Una vez, el doctor Pedro Pablo Paredes, siquiatra me pidió que le viera a una paciente de Bonao, que había entrado en coma, cuando la ví, le dije que había que llevarla a intensivo, ahí duró 17 días, su diagnóstico era una encefalitis, gracias a Dios, la joven salió del coma sin ninguna lesión en el cerebro, de hecho soy padrino de dos de sus hijos. Otro caso fue el de un señor que le habían diagnosticado una enfermedad siquiátrica, con convulsiones epilépticas, le habían dicho que si no se tomaba las pastillas se podía morir, entonces le dije que él no era paciente siquiátrico, ni epiléptico, que bajo mi responsabilidad, dejara de tomárselas, desde entonces el señor se curó, todos los años me manda una caja de vinos.

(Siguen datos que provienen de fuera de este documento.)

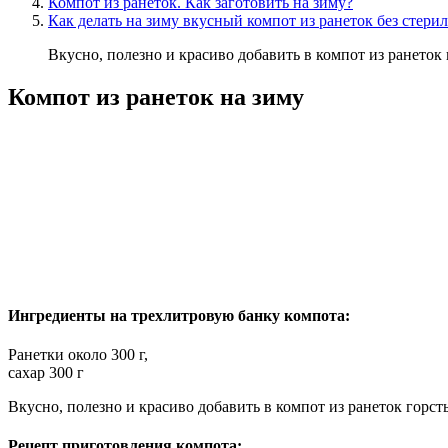
Компот из ранеток. Как заготовить на зиму?
Как делать на зиму вкусный компот из ранеток без стери
Вкусно, полезно и красиво добавить в компот из ранеток 
Компот из ранеток на зиму
Ингредиенты на трехлитровую банку компота:
Ранетки около 300 г,
сахар 300 г
Вкусно, полезно и красиво добавить в компот из ранеток горст
Рецепт приготовления компота:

Otros caso, fue una señora que había visitado seis médicos, conmigo eran siete, me dijo que ya no iba a ver más médicos, luego que veo los estudios, le digo que tenía era una simple hernia discal, me contestó que se lo habían dicho, pero que no se iba a operar, le dije que no tenía que hacerlo, de ese diagnóstico hace 20 años, nunca se operó, porque no necesitaba cirugía. Recuerdo otra señora que estaba bajo manejo siquiátrico, los medicamentos le producían ataxia, la marcha del borracho, que es cuando una persona camina con la base amplia para no caerse, le dije que lo que tenía era una reacción medicamentosa, le quité el medicamento y se curó. Todos los diciembres me lleva un dulce a mi consultorio.

Satisfacción
Tuve una madre amorosa y un padre excepcional, quienes tenían un hogar armonioso, de cariño, de mimos. Sin temor puedo decir, que tuve una infancia con exceso de cariño y sin ninguna carencia.

Estímulo
En 1968 inicié mis estudios de medicina, porque mi padre me hizo médico, aunque él nunca me dijo que estudiara medicina, siempre me obsequiaba microscopios, estetoscopio, entre otros objetos médicos.

Bienestar
Tengo más de 30 años de trayectoria profesional en el país, de plena satisfacción. He tenido como médico una retroalimentación bellísima”.

Gratitud
Mi esposa es arquitecto, es buena madre, sacrificó años de su profesión para dedicarse a nuestros hijos, eso hay que apreciarlo y valorarlo”.

Protección
Estamos diseñados para salvar vidas, muchas veces no podemos, no somos dioses, pero mejorar la calidad de vida, eso sí es importante”.

Diplomacia
Recuerdo que montaba los caballos de Trujillo en la Hacienda la Fundación, pero lo que más guardo son los mimos de mi madre, ella me complacía en todo”.